Given records section start

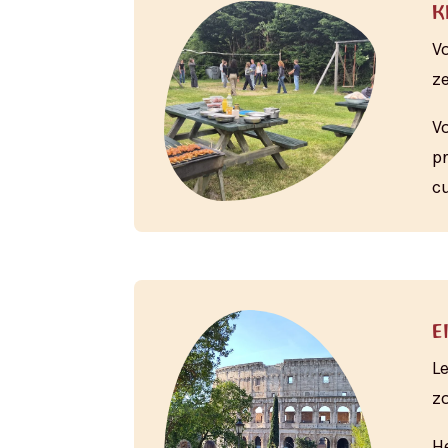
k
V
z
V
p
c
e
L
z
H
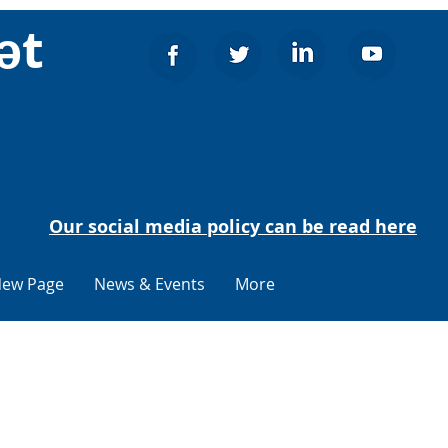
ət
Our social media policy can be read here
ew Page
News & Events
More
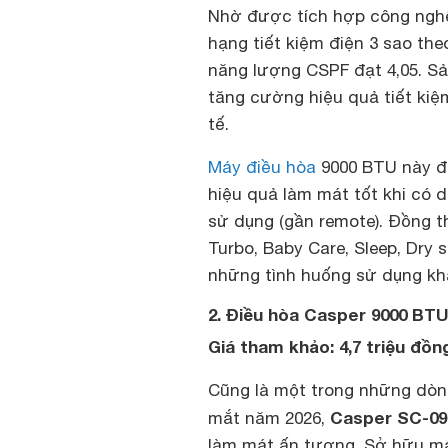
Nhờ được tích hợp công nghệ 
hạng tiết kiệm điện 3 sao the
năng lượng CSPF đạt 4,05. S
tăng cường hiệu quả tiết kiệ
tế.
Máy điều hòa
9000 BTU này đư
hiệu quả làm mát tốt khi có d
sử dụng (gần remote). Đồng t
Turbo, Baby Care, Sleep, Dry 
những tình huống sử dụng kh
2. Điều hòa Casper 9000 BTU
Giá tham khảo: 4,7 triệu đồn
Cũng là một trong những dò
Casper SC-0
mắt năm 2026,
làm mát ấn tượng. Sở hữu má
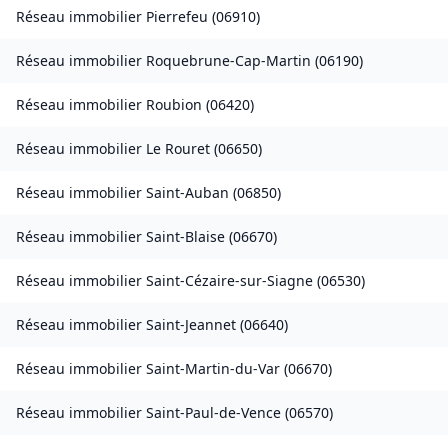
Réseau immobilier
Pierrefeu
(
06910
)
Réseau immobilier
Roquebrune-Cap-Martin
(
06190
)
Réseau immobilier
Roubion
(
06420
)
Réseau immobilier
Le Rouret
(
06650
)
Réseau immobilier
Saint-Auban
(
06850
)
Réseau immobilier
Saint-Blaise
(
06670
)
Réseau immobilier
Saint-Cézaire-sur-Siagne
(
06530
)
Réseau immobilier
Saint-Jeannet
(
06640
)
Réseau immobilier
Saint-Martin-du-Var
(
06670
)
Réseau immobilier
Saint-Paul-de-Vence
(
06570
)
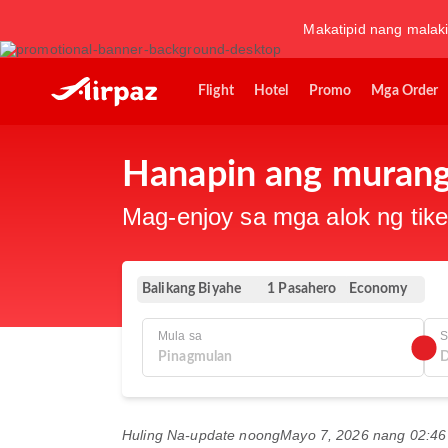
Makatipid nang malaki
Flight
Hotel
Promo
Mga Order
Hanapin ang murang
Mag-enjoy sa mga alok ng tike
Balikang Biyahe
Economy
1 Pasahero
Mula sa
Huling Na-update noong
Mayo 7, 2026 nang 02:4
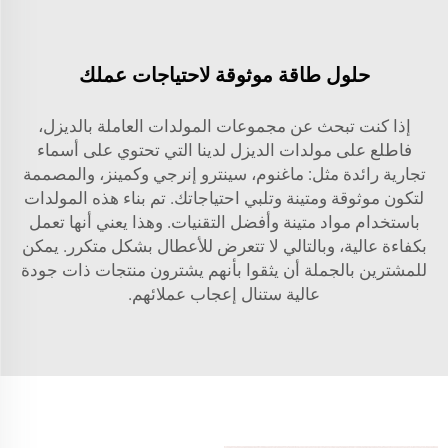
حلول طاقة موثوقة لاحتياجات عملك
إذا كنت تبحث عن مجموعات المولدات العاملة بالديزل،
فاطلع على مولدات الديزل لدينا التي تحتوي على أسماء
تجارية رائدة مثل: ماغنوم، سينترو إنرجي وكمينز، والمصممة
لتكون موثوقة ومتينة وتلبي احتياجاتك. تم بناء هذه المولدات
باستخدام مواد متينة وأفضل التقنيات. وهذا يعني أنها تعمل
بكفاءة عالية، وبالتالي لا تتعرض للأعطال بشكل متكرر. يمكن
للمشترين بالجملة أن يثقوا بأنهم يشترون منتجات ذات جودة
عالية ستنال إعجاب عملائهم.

Given records section end

Pictures do not belong in the copy. Repeat only the lines from the top of the records through the line containing "sử dụng (gần remote). Đồng t".

k
V
z
V
p
c
e
L
z
H
ət
Our social media policy can be read here
ew Page
News & Events
More
Nhờ được tích hợp công nghệ 
hạng tiết kiệm điện 3 sao the
năng lượng CSPF đạt 4,05. S
tăng cường hiệu quả tiết kiệ
tế.
Máy điều hòa
9000 BTU này đư
hiệu quả làm mát tốt khi có d
sử dụng (gần remote). Đồng t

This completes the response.